When a loved one requires long-term care, it can create emotional and financial stress for their spouse, known as the “community spouse.” Medicaid planning provides special asset protections for spouses of Medicaid applicants to ensure the community spouse is not left impoverished while the institutionalized spouse receives the care they need.
What Is the CSRA?
The Community Spouse Resource Allowance (CSRA) is a Medicaid provision that allows the community spouse to retain a portion of the couple’s assets while the institutionalized spouse qualifies for Medicaid.
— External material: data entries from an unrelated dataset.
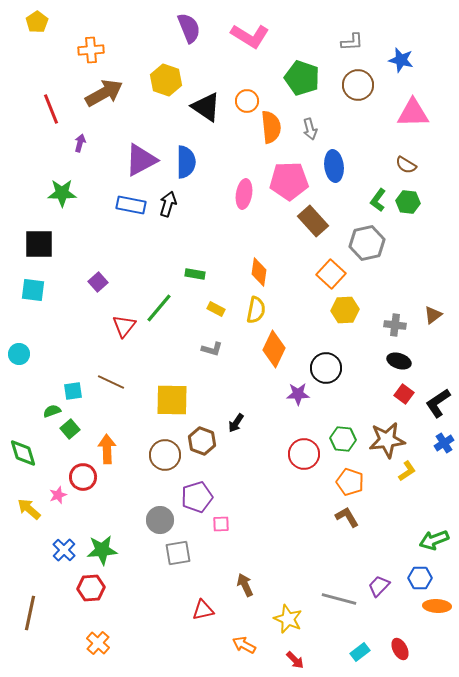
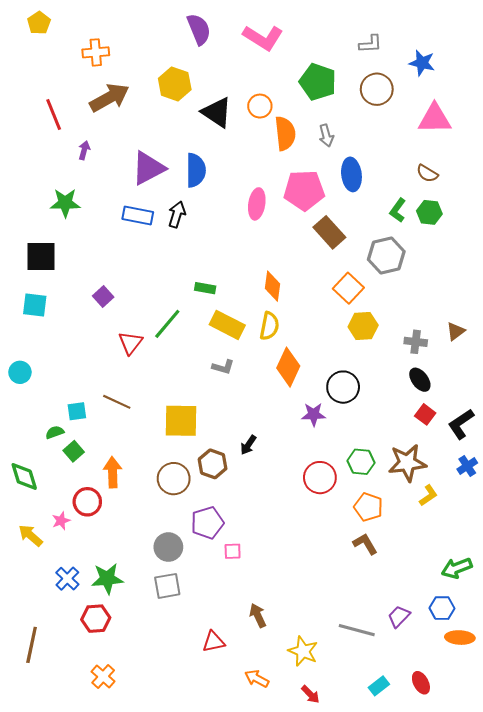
yellow rectangle: (216, 309) -> (227, 325), size x1.8
black ellipse: (399, 361) -> (420, 380), turned 35
gray square: (178, 553) -> (167, 586), moved

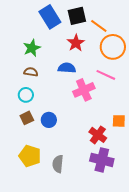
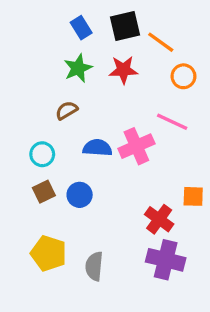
blue rectangle: (50, 17) -> (81, 28), size x0.6
red star: (76, 43) -> (123, 70), turned 30
orange circle: (113, 47) -> (183, 76), size x0.6
green star: (32, 48) -> (78, 68), moved
blue semicircle: (67, 68) -> (97, 148), moved
brown semicircle: (31, 72) -> (67, 110), moved, turned -40

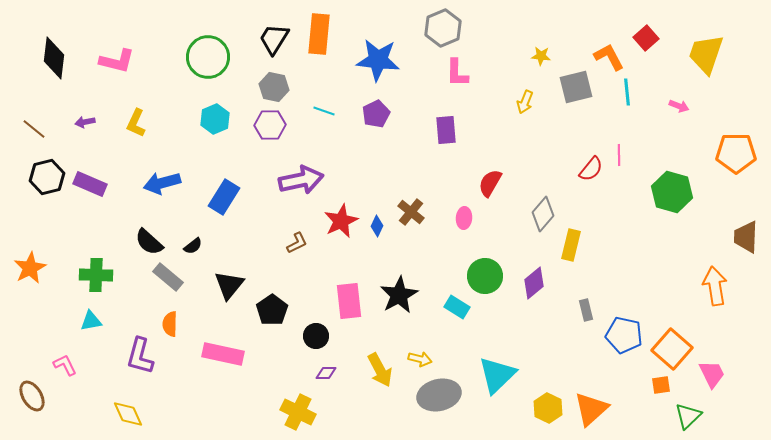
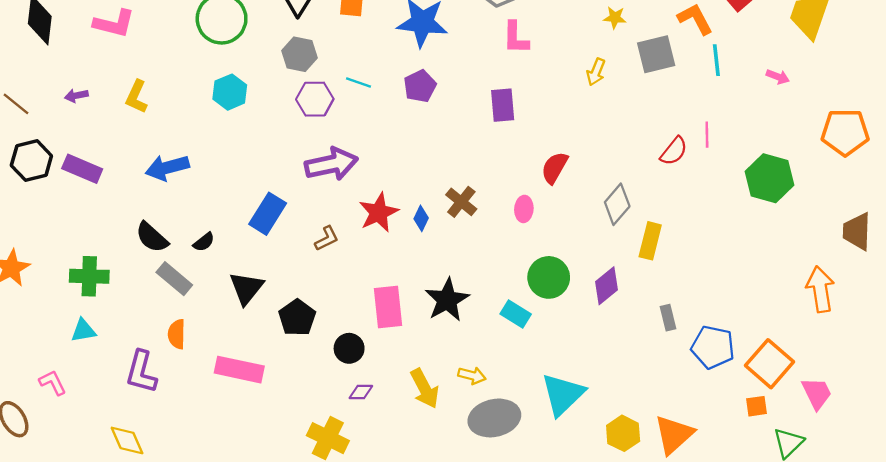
purple hexagon: (270, 125) -> (315, 99), moved
blue rectangle: (224, 197) -> (268, 214), moved

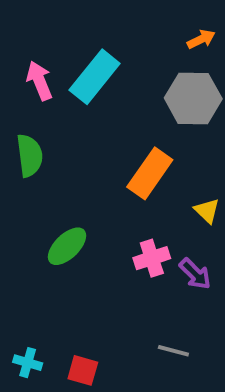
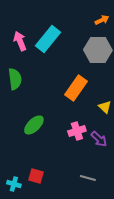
red square: (83, 370) -> (36, 176), moved

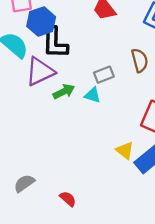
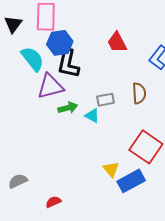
red semicircle: (68, 199) -> (53, 202), turned -77

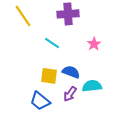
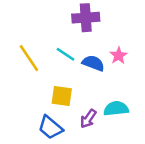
yellow line: (23, 16) -> (29, 58), moved
blue semicircle: (71, 72) -> (93, 63), moved

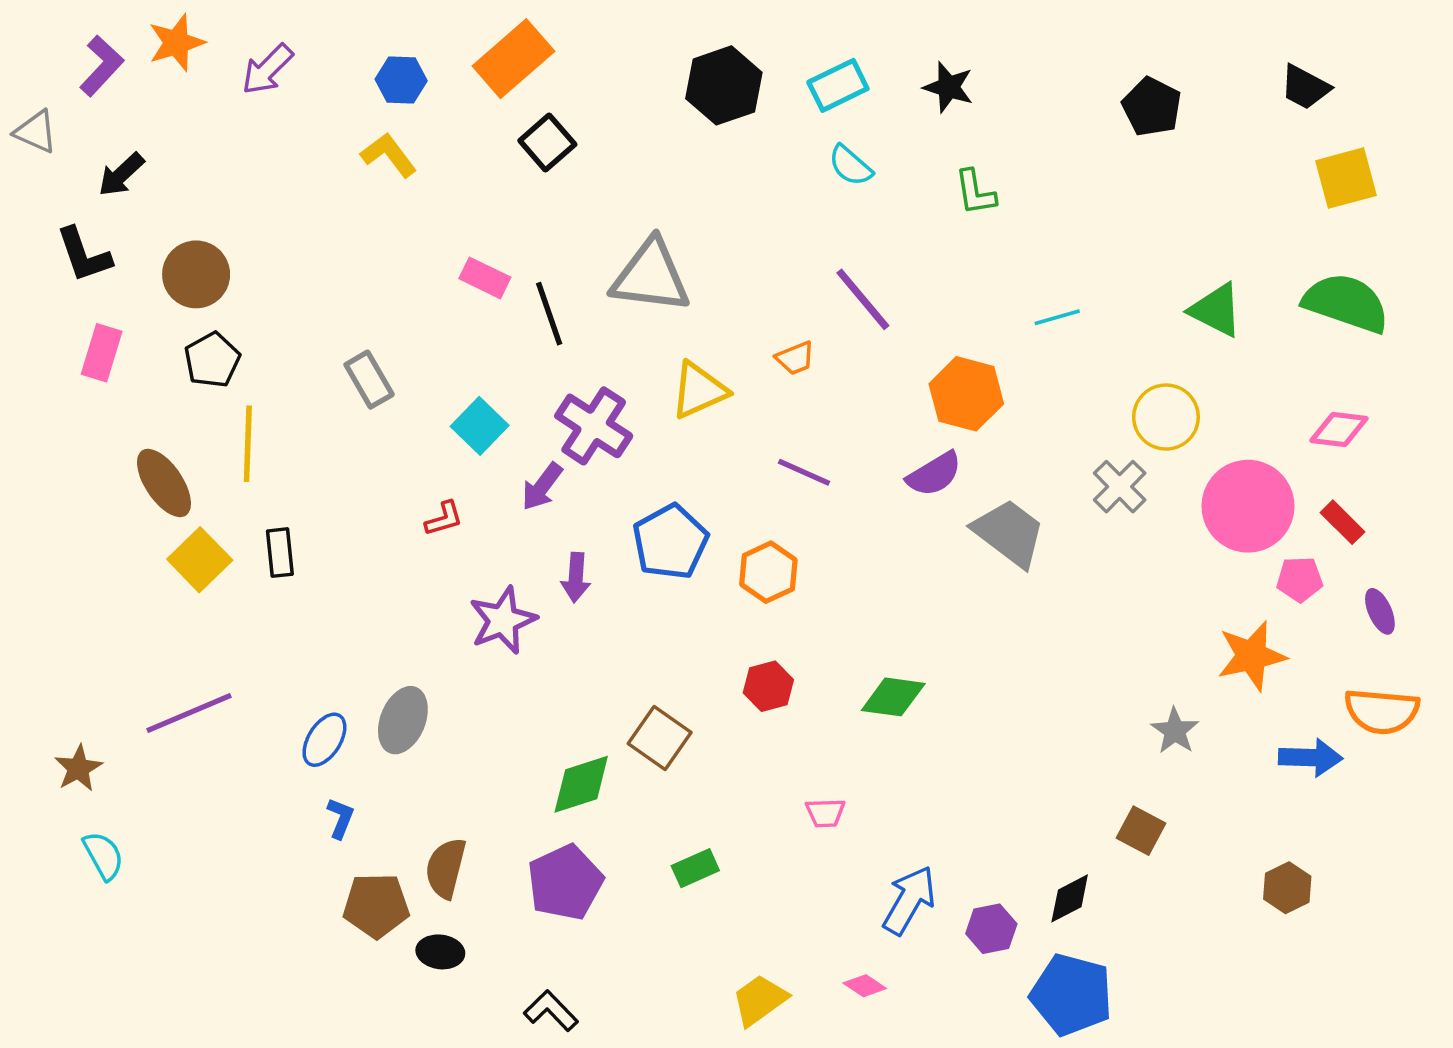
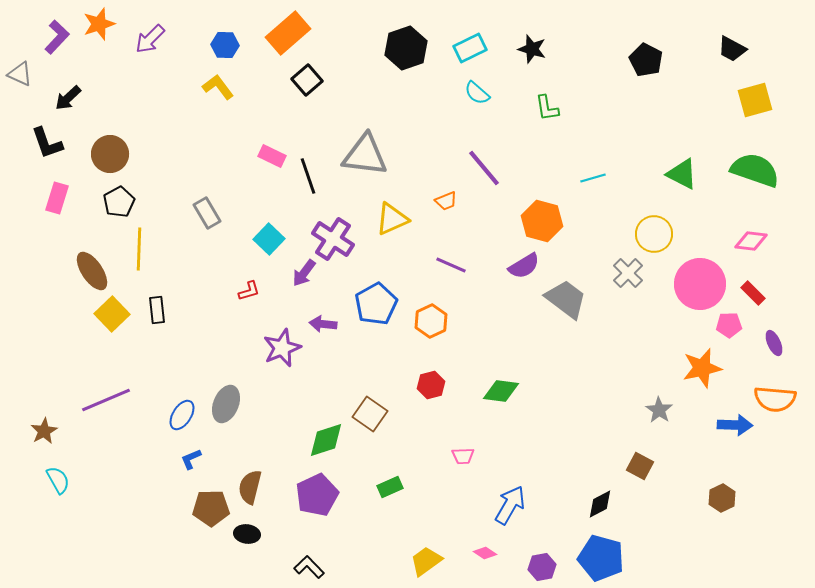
purple arrow: (576, 577) -> (323, 324), turned 92
blue L-shape: (341, 818) -> (191, 459), turned -135
purple hexagon: (991, 929) -> (542, 567), moved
The purpose of this allowance is to prevent spousal impoverishment, ensuring that the community spouse has the financial means to maintain their standard of living.
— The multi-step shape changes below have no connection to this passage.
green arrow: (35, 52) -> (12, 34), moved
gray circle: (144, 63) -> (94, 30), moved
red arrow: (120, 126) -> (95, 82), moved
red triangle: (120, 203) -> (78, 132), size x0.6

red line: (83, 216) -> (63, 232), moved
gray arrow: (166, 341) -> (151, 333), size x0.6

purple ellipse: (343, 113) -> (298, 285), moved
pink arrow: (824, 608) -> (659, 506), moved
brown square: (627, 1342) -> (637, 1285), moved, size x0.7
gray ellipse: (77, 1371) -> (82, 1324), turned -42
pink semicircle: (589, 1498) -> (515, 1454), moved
Each state has specific rules governing the CSRA. Some states have a fixed CSRA amount that the community spouse can protect, while others use a range with a minimum CSRA and a maximum CSRA. The calculation in these states requires a deeper analysis of the couple’s assets.
Determining the CSRA: The Snapshot Date
For Medicaid purposes, the valuation of the couple's assets hinges on the snapshot date—the date on which the institutionalized spouse is first admitted to a medical facility for a continuous period of care of at least 30 days. On this date, all countable assets owned by both spouses are valued to determine how much the community spouse can retain under the CSRA rules.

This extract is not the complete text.